> **DIRECTIONS**:
Output the records exactly, and drop each picture.

> **INPUT DATA**:
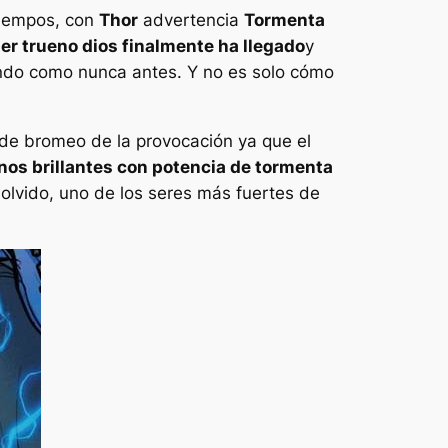
tiempos, con
Thor
advertencia
Tormenta
mer trueno dios finalmente ha llegado
y
iendo como nunca antes. Y no es solo cómo
e bromeo de la provocación ya que el
nos brillantes con potencia de tormenta
 olvido, uno de los seres más fuertes de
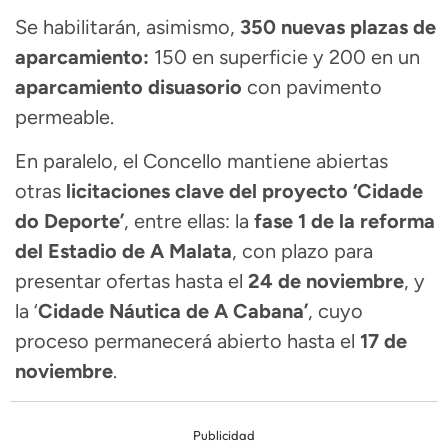
Se habilitarán, asimismo,
350 nuevas plazas de
aparcamiento:
150 en superficie y 200 en un
aparcamiento disuasorio
con pavimento
permeable.
En paralelo, el Concello mantiene abiertas
otras
licitaciones clave del proyecto ‘Cidade
do Deporte’
, entre ellas: la
fase 1 de la reforma
del Estadio de A Malata
, con plazo para
presentar ofertas hasta el
24 de noviembre
, y
la ‘
Cidade Náutica de A Cabana’
, cuyo
proceso permanecerá abierto hasta el
17 de
noviembre
.
Publicidad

> **ANSWER BOX**:
tiempos, con
Thor
advertencia
Tormenta
mer trueno dios finalmente ha llegado
y
iendo como nunca antes. Y no es solo cómo
e bromeo de la provocación ya que el
nos brillantes con potencia de tormenta
 olvido, uno de los seres más fuertes de
Se habilitarán, asimismo,
350 nuevas plazas de
aparcamiento:
150 en superficie y 200 en un
aparcamiento disuasorio
con pavimento
permeable.
En paralelo, el Concello mantiene abiertas
otras
licitaciones clave del proyecto ‘Cidade
do Deporte’
, entre ellas: la
fase 1 de la reforma
del Estadio de A Malata
, con plazo para
presentar ofertas hasta el
24 de noviembre
, y
la ‘
Cidade Náutica de A Cabana’
, cuyo
proceso permanecerá abierto hasta el
17 de
noviembre
.
Publicidad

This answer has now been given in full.